Fast pace at Colgate Women’s Games

Mariah Howard and Torisha LaForce in the 200 meters race.
Photo by Lem Peterkin

First time competitors and returning national champions shared the spotlight recently, as the nation’s largest track and field series for women, the Colgate Women’s Games returned to Pratt Institute in Brooklyn. Standing room only crowds cheered on star athletes from ages seven to seventy, from all over the East Coast as they set a fast pace for the opening of the indoor season; and Friday night’s High School meets ran long as participation in the High School Shot Put swelled to double the average number of participants.

In the High School division, national champion Zola Golden of Poughkeepsie scored a double win in the 200 meters (26.) and 400 Meters (58.6); Freshman Gabrielle Wilkinson of Friends Central Academy in Wynnewood PA won the 1500 meters in 4:51.8; Returning High Jump champion Shayla Braughton of Medgar Evers College Prep cleared 5’4” for the win, and returning Shot Put champion Egypt Parker of St. Catharine Academy, Bronx won with a toss of 12.76 M.

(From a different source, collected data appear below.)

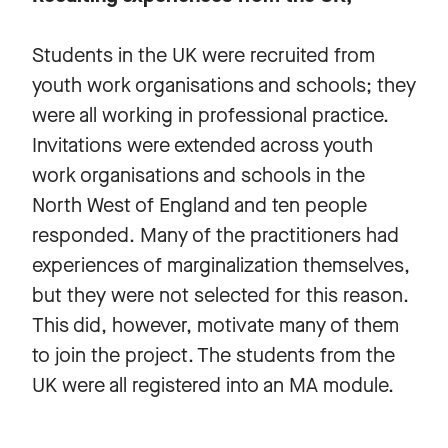
Students in the UK were recruited from
youth work organisations and schools; they
were all working in professional practice.
Invitations were extended across youth
work organisations and schools in the
North West of England and ten people
responded. Many of the practitioners had
experiences of marginalization themselves,
but they were not selected for this reason.
This did, however, motivate many of them
to join the project. The students from the
UK were all registered into an MA module.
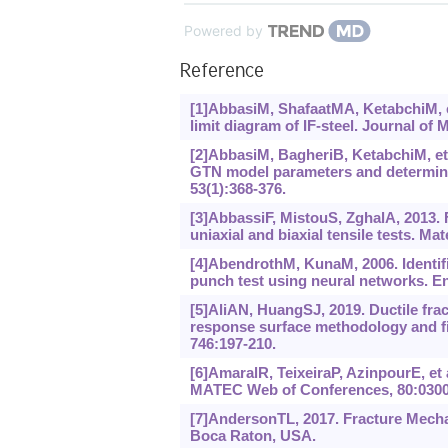
Powered by
Reference
[1]AbbasiM, ShafaatMA, KetabchiM, et
limit diagram of IF-steel. Journal of
[2]AbbasiM, BagheriB, KetabchiM, et 
GTN model parameters and determine 
53(1):368-376.
[3]AbbassiF, MistouS, ZghalA, 2013. 
uniaxial and biaxial tensile tests. Ma
[4]AbendrothM, KunaM, 2006. Identifi
punch test using neural networks. En
[5]AliAN, HuangSJ, 2019. Ductile fr
response surface methodology and fin
746:197-210.
[6]AmaralR, TeixeiraP, AzinpourE, et a
MATEC Web of Conferences, 80:0300
[7]AndersonTL, 2017. Fracture Mecha
Boca Raton, USA.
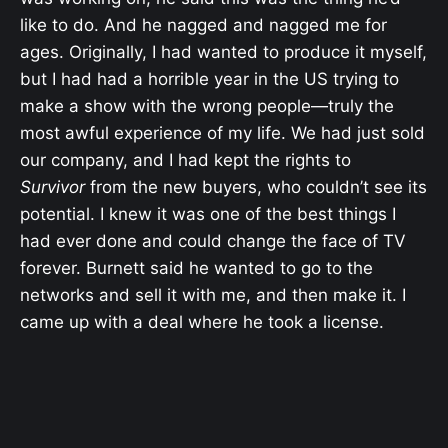
like to do. And he nagged and nagged me for
ages. Originally, I had wanted to produce it myself,
but I had had a horrible year in the US trying to
make a show with the wrong people—truly the
most awful experience of my life. We had just sold
our company, and I had kept the rights to
Survivor
from the new buyers, who couldn’t see its
potential. I knew it was one of the best things I
had ever done and could change the face of TV
forever. Burnett said he wanted to go to the
networks and sell it with me, and then make it. I
came up with a deal where he took a license.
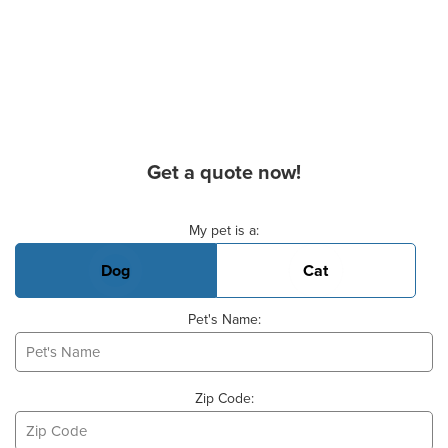
Get a quote now!
Basic Pet Info
My pet is a:
Dog
Cat
Pet's Name:
Zip Code:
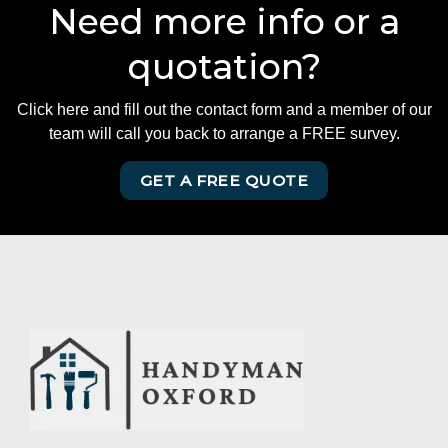
Need more info or a
quotation?
Click here and fill out the contact form and a member of our
team will call you back to arrange a FREE survey.
GET A FREE QUOTE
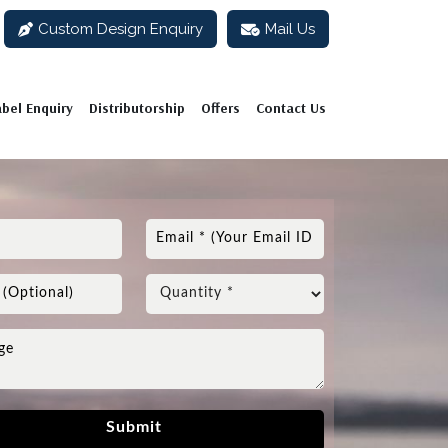
Custom Design Enquiry
Mail Us
abel Enquiry
Distributorship
Offers
Contact Us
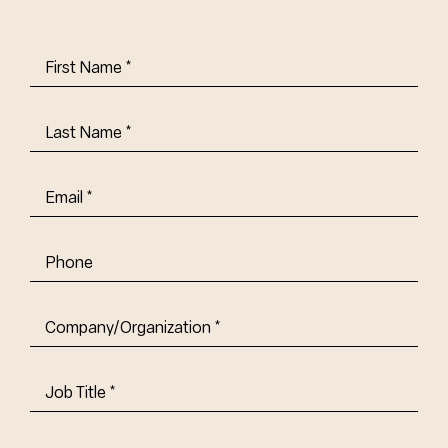
First
Name
(Required)
Last
Name
(Required)
Email
(Required)
Phone
Company/Organization
(Required)
Job
Title-
(Required)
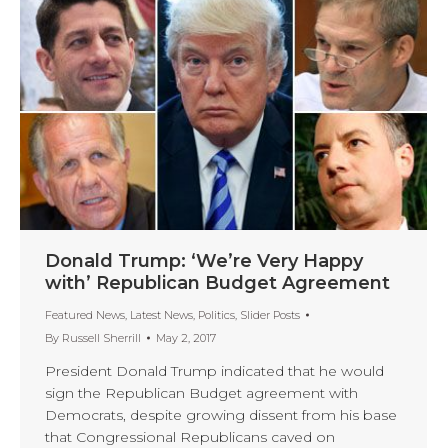
Donald Trump: ‘We’re Very Happy
with’ Republican Budget Agreement
Featured News
,
Latest News
,
Politics
,
Slider Posts
By
Russell Sherrill
May 2, 2017
President Donald Trump indicated that he would
sign the Republican Budget agreement with
Democrats, despite growing dissent from his base
that Congressional Republicans caved on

The Shot Put participation swelled to a record numbers of participants and Meet Director Cheryl Toussaint said that publicity about recent outstanding performances have helped spread the word. “The Colgate Games are truly inclusive and the Shot Put provides another way for students other than runners to compete in athletics, a crucial part of building self-esteem.“

In the College/Open division World Games Champion Samantha Edwards ran a 7.0 in the 55 meters. Edwards recently joined the Virginia State University athletic staff as a Graduate Assistant, and holds 10 NCAA All-American honors and is the school’s most decorated Student Athlete of all time. New Jersey’s Breaisha Morton won the 200 meters in 26.1, and the High Jump, clearing 5’4”.

Gabrielle Wilkinson of Friends Central Academy in Wynnewood PA wins the 1500 meters in 4:51.8.
Photo by Lem Peterkin

The Elementary A, B and Middle School divisions saw hundreds of newcomers competing with returning student athletes all hoping to earn their way to the finals to be held at the Armory in New York City on Feb. 7, 2015.

Toussaint said “We were pleased to see so many familiar faces back at Pratt Institute, where the Colgate Women’s Games began. All weekend around the track, veteran national champions encouraged novice newcomers as families enjoyed a day of watching their kids in friendly competition. I think all of our officials, and our returning participants would agree that especially so close to the holidays, it’s really nice to come home to Pratt.“

Three more preliminary meets and semi-finals at Pratt will determine finalists who will compete at The Armory where trophies and educational grants-in-aid from Colgate-Palmolive Company are awarded to top place finishers in each age/grade division.

The Colgate Women’s Games have produced several Olympians, hundreds of age/grade division national champions, and countless changed lives. Each year, High school participants are among the most heavily recruited athletes by colleges and universities across the nation. Coaches, recruiters, athletes and fans can follow scores each week at Colga‌tegam‌

My Khiyah clears the bar at 5 feet 4 inches in the Midschool High Jump.